これ、物凄く面白い記事。さすが、坂本龍一さん、分析が鋭いっ!。
レコードやCDというメディアを通して音楽を聴くスタイルは、レコード誕生以後の約100年くらいの歴史しかない。メディアの誕生と共に現在の音楽ビジネスの仕組みが構築され、ミュージシャンとその周辺の人たちの生活を支える一大産業となった。しかし、坂本さんは「この100年くらいでコンテンツはどんどんゼロに近づいている」と指摘。

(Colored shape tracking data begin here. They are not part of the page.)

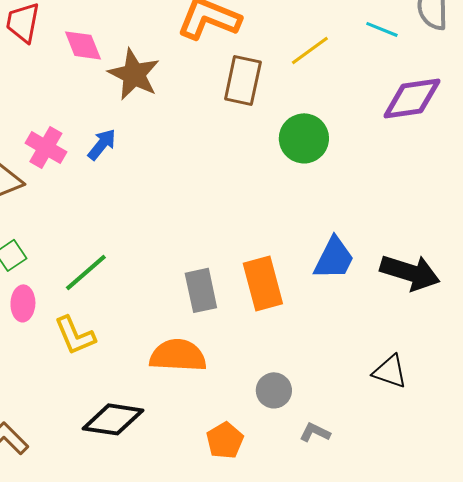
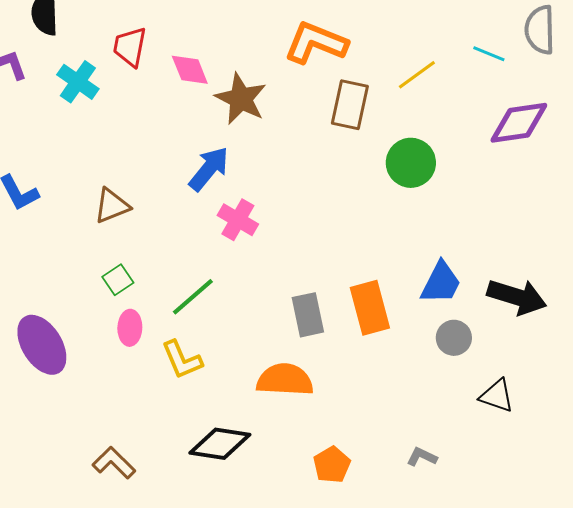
blue arrow: (102, 144) -> (209, 169), size x1.4
pink cross: (46, 147) -> (238, 220), moved
gray circle: (274, 390) -> (454, 338), moved

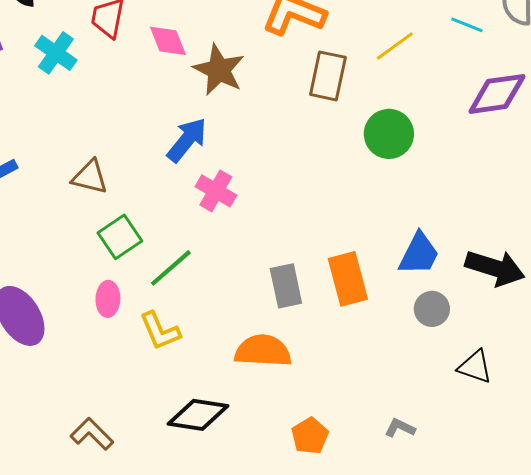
brown triangle: (112, 206) -> (90, 177), turned 36
green square: (118, 280) -> (120, 237), moved, size x1.4

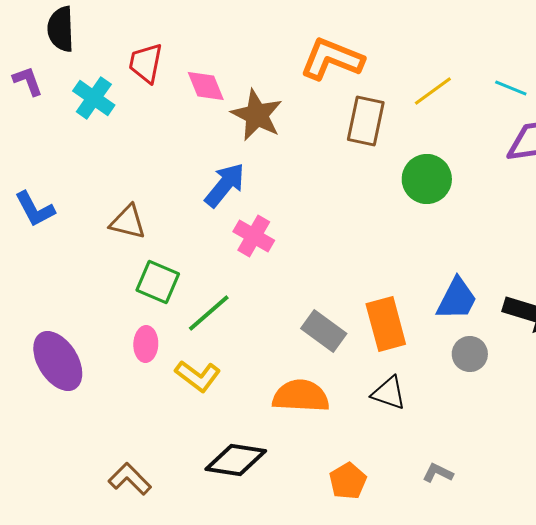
cyan line: (467, 25) -> (511, 88), moved
green square: (120, 237) -> (158, 282), turned -33
gray rectangle: (286, 286) -> (324, 331), turned -42
yellow L-shape: (160, 331) -> (198, 376), turned -30
black triangle: (475, 367) -> (389, 393), moved

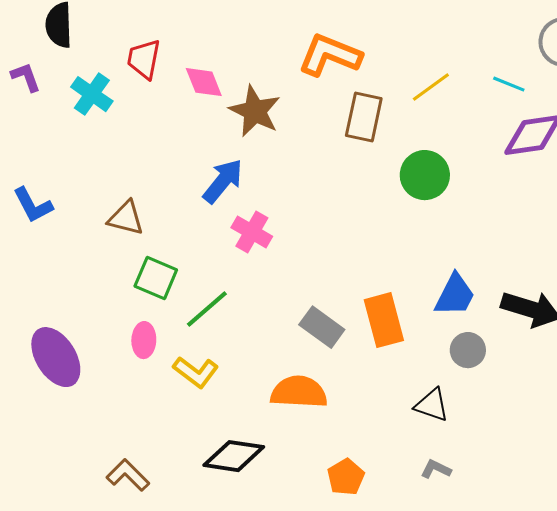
black triangle: (389, 393) -> (432, 405), moved

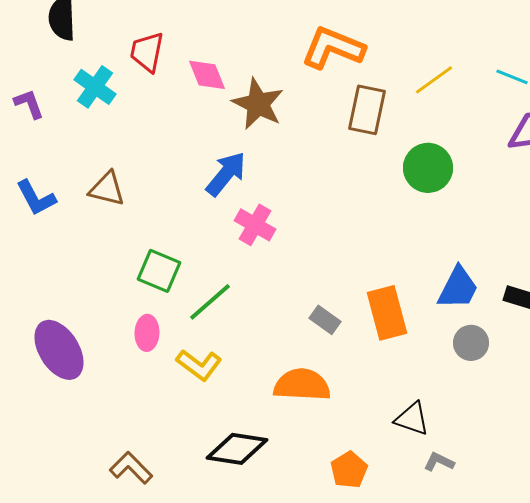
purple L-shape: (26, 77) -> (29, 104), moved
brown triangle: (126, 218) -> (107, 189), moved
gray rectangle: (322, 327) -> (325, 320), size x0.7
black triangle: (432, 405) -> (412, 419), moved

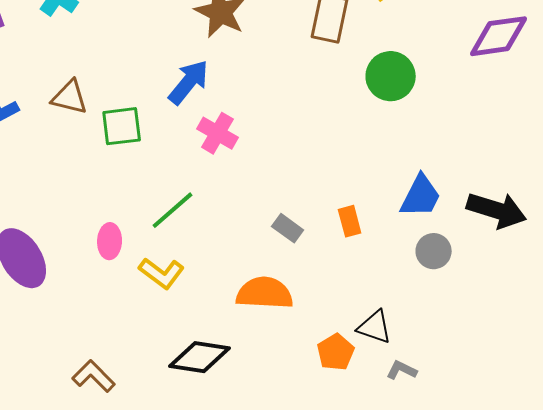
green square: (159, 271) -> (122, 126), moved, turned -30
orange rectangle: (387, 313) -> (350, 221), size x0.6
orange pentagon: (349, 470) -> (336, 352), moved

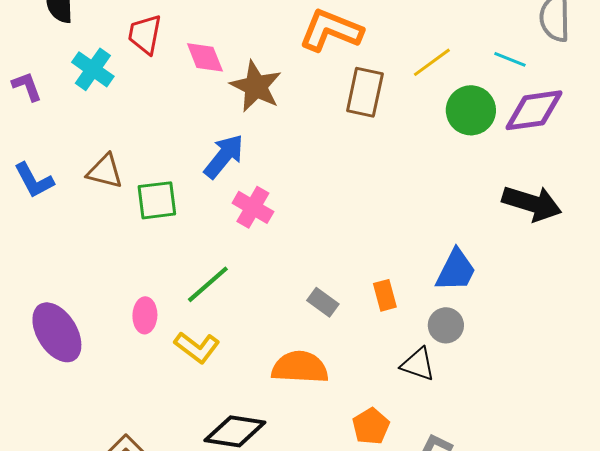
green circle: (391, 76) -> (471, 110), moved
black arrow: (497, 210) -> (532, 203), moved
gray circle: (434, 251) -> (446, 325), moved
black triangle: (375, 327) -> (418, 364), moved

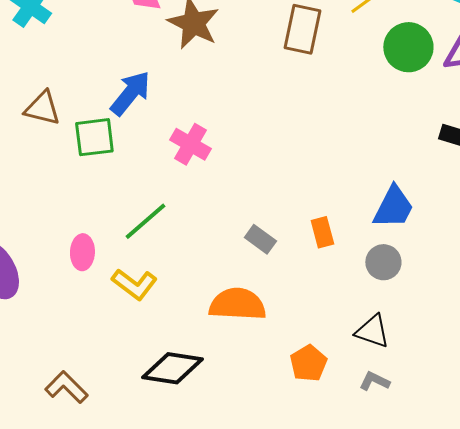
blue arrow: (224, 156) -> (130, 93), moved
black triangle: (418, 364) -> (372, 331), moved

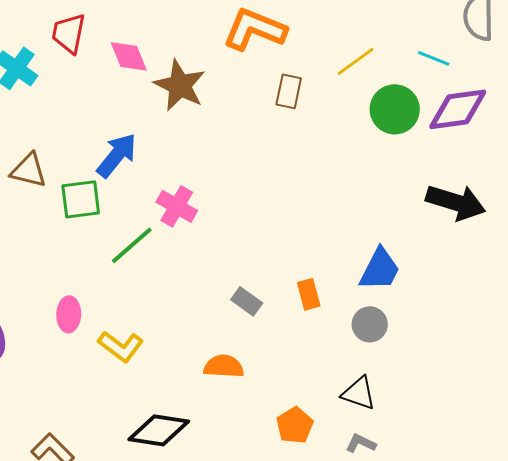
brown rectangle: (302, 29) -> (289, 91), size x0.7
green line: (145, 221) -> (132, 245), moved
orange semicircle: (237, 304) -> (224, 366), size x0.7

追い討ちをかけたのは、インターネットを通じた「音楽配信」。パッケージ化されていない音楽データのやり取りを経験したリスナーは、既存の音楽ビジネスが時代に追いついていないことを敏感に察知。というのも、我々リスナーが音楽の対価として支払っていたものは、「実は製造や運搬というパッケージのためのコスト」(エグゼクティブの人件費含む)だったことが、露わになったのだ。
ここは、よくよく商社的な、流通的な仕事をしている人は考えなければならない問題。ただし、こういう「流通中抜き」や「消去」が叫ばれて30年たった今も、まだ商社が全然なくならないことを考えると、ディストリビューションというものも、全ての距離はゼロになって消失するわけではないという事実も同時に見ておかなければならないと思う。単純じゃないからね、世の中は。